Jason Cawley
Wolfram Science Group
Phoenix, AZ USA
Registered: Aug 2003
Posts: 712 |
One quick reply, one slow one.
There are plenty of rules or system types that are clearly simple, not only at the level of their rules or the set up, but also in their ultimate behavior. You won't ever find any complexity in the function that returns 0 for all inputs. Or in its CA analog, rule 0. In no reasonable sense is the successor function, which returns its input plus 1, complicated - even though it has an infinite number of possible outputs, and what it returns is different for each of an infinite number of inputs. So clearly, fundamentally simple rules exist. Going a bit farther, no 2 state, 2 color Turing Machine is ever going to do anything interesting.
And universal rules are clearly not like that. It is not a matter of terms or usage, but a real formal difference.
When we say that simple programs produce complicated results, it does not mean that we secretly smuggled in the complicated result part and "really" they are complicated rules. I understand there is a traditional intuition from engineering, that we only get complexity out if we deliberately put it in. But this intuition is simply wrong. Fundamentally, hopelessly, empirically wrong. Intuition is a wonderful thing and often a useful guide, but sometimes it is wrong. And intuition dies hard.
If you write a C program a million lines long, you aren't surprised if it does complicated things. It has enourmous internal resources, ways to vary what it does in special case after special case, elaborate chains of things to do, branches to go down or avoid, all connected back to each other in a spaghetti-like network. If you look at the circuit design for a CPU, you will see a hardware version of similar complexity.
But nothing remotely like that kind of complex, specialized, designed set up, is necessary to produce strictly arbitrarily complex behavior.

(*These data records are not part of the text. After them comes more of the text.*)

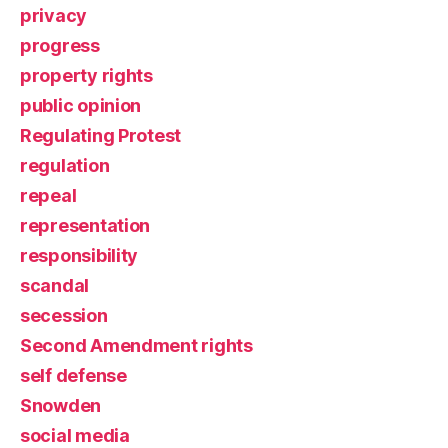
privacy
progress
property rights
public opinion
Regulating Protest
regulation
repeal
representation
responsibility
scandal
secession
Second Amendment rights
self defense
Snowden
social media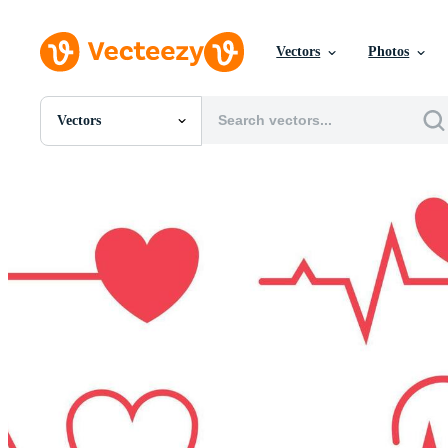
Vectors
Photos
Vectors
All Images
Photos
PNGs
PSDs
SVGs
Templates
Vectors
Videos
Motion Graphics
Editorial Images
Editorial Events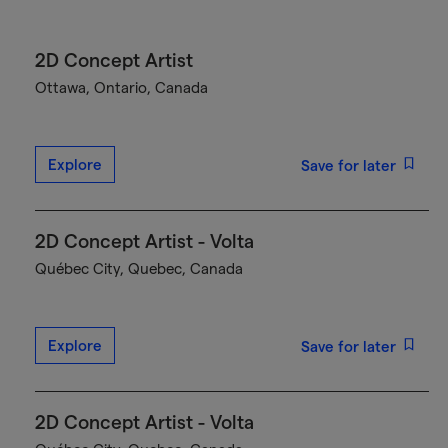
2D Concept Artist
Ottawa, Ontario, Canada
Explore
Save for later
2D Concept Artist - Volta
Québec City, Quebec, Canada
Explore
Save for later
2D Concept Artist - Volta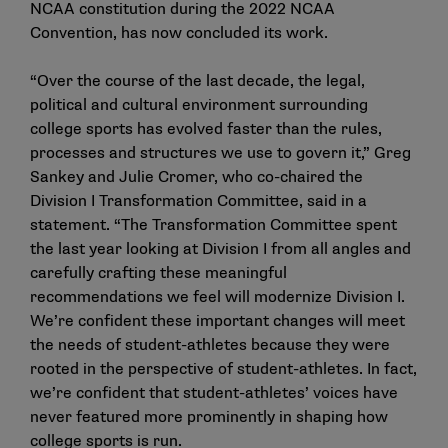
NCAA constitution during the 2022 NCAA
Convention, has now concluded its work.
“Over the course of the last decade, the legal,
political and cultural environment surrounding
college sports has evolved faster than the rules,
processes and structures we use to govern it,” Greg
Sankey and Julie Cromer, who co-chaired the
Division I Transformation Committee, said in a
statement. “The Transformation Committee spent
the last year looking at Division I from all angles and
carefully crafting these meaningful
recommendations we feel will modernize Division I.
We’re confident these important changes will meet
the needs of student-athletes because they were
rooted in the perspective of student-athletes. In fact,
we’re confident that student-athletes’ voices have
never featured more prominently in shaping how
college sports is run.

No, it is not being smuggled in from the overall system set up, say the definition or lay out of a CA - the set up is nearly irrelevant and can be varied as you please, and the same phenomenon will crop up again.
The relationship between intricacy in at the system definition stage, and complexity out at the behavior stage, is not linear. It is a step function, a threshold effect. Clearly the million line C program and the CPU are over on the "complex as you please" side. But they have company there. And you get there a lot faster than people supposed in the past.

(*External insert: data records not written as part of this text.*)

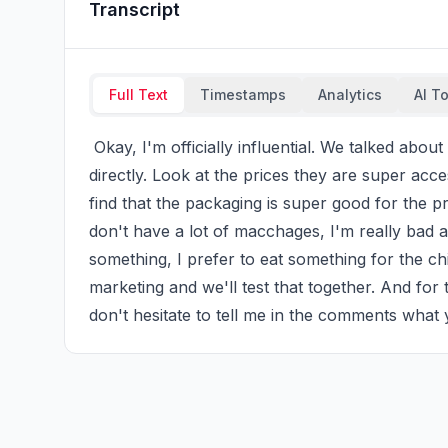
Transcript
Full Text
Timestamps
Analytics
AI T
 Okay, I'm officially influential. We talked about macchages from Emma and I ordered them 
directly. Look at the prices they are super acce
find that the packaging is super good for the pri
don't have a lot of macchages, I'm really bad a
something, I prefer to eat something for the ch
marketing and we'll test that together. And f
don't hesitate to tell me in the comments what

On the constant function or rule 0 side, you can find rules so simple they can never do anything complicated. Slightly more internal resources, and you can get a couple more varieties of behavior, but really only a couple more. Those are then seen over and over in simple system after simple system. Constants, shifts, periodic behaviors, nesting. In set up after set up, those and no more. When on the near side of the system resources divide.

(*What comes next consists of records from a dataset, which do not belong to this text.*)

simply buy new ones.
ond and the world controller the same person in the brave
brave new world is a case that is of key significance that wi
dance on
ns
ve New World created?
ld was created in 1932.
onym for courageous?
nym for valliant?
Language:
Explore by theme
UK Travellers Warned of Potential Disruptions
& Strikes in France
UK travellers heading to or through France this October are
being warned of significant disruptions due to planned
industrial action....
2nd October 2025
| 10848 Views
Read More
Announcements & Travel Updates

And then you pass a threshold, and you instead see great internal complexity. You don't have to have more colors than rule 0 has. You don't have to have a different set up. The specific difference between say a rule 250 (which makes a growing checkerboard pattern) and rule 30 or 110, is not smuggled in to different details of the set up. They do not have different status under the usual suspects - designed or not, huge specifications or short ones, deterministic or not, purely formal or empirical, etc. All those attempted "cuts" put them in the same bin. But one lot do fundamentally simple things, and the other do not.
Consider a case like the 3n+1 problem - where it may be the eventual behavior is always "simple" in a specific sense, but where it at least so far seems arbitrarily hard to prove that is always the case. Given any number, if odd multiple by 3 and add 1, if even, divide by 2. Repeat. It is easy to see that 1 goes to 4, then 2 then 1, and cycles. It is not known whether all numbers land on that same cycle or not. 3 does, by way of 5 which does, by way of 16 and 8. If an odd does, then so does the even that is its double. 7 does, by way of 11 and 17 and 13. Etc.
But it is some computational work to verify of each number, that it eventually lands on the 4-2-1 "attractor". Is this complexity somehow smuggled in to the set up? Does it exploit lots of cells, or parallelism? It is already there in fundamentally simple questions in number theory.
We can notice two critical components of the 3n+1 example that may indeed be needed. It has conditionality - it does something different for evens and for odds. And it has the notion of doing something over and over again, that one word "repeat". That appears to be about all one can say is really required. And it is precious little.
But 3n+1 may be a borderline case, because somebody might prove a theorem that all numbers end on the same cycle. Would that make the 3n+1 example a fundamentally simple behavior? It isn't fundamentally simple to prove that theorem, at any rate, or somebody would have done it by now.
Now, we can sort rules by the behavior they show after we calculate what that behavior will be. Then we see some on the simplicity side of the divide, and some on the complex side. Or we can sort rules by the variety of elements or allowed interrelations we let them have, internally. Then we find if those are very, very low, we get only simple behaviors, but if they rise, at all appreciably, past constant functions or a couple of allowed internal states, and have anything that can serve as conditionality and any way of doing things over and over, then some of them will have arbitrarily complicated behavior. Without any more resources or any different set up, from other instances just like them that always give simple behavior. Just different details.
Below the very low threshold, details do not matter. The behavior is simple. Above it, the details matter. Some behave simply, many behave with arbitrary complexity. Not more and more complex as internal resources are increased. Right now, bam, all you will ever get. Once the details matter, you can't tell from the set up whether the behavior will be complicated. You have to actually perform the computational work, and see.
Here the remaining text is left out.